* WORK TO COMPLETE *
Across the listing below, work out how many lines include the word "Civile". Give the number alone.
==========
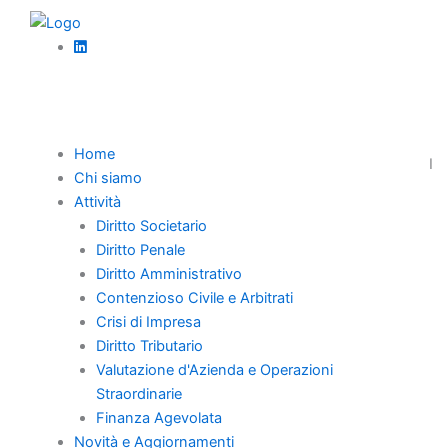
Vai
al
contenuto
News
Credito da Recesso e Finanziamento Soci: La
Differenza Chiarita dalla Cassazione
Home
La Corte di Cassazione – ordinanza n. 30725 del 2023 Sez. I
Chi siamo
Civile – ha ribadito un principio cardine in materia di diritto
Attività
societario, fornendo una chiave interpretativa.
Diritto Societario
Diritto Penale
Diritto Amministrativo
Contenzioso Civile e Arbitrati
Home
Crisi di Impresa
Diritto Tributario
Chi Siamo
Valutazione d'Azienda e Operazioni
Professionisti
Straordinarie
Novità e Aggiornamenti
Finanza Agevolata
Novità e Aggiornamenti
Carriera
==========
* YOUR SOLUTION *
2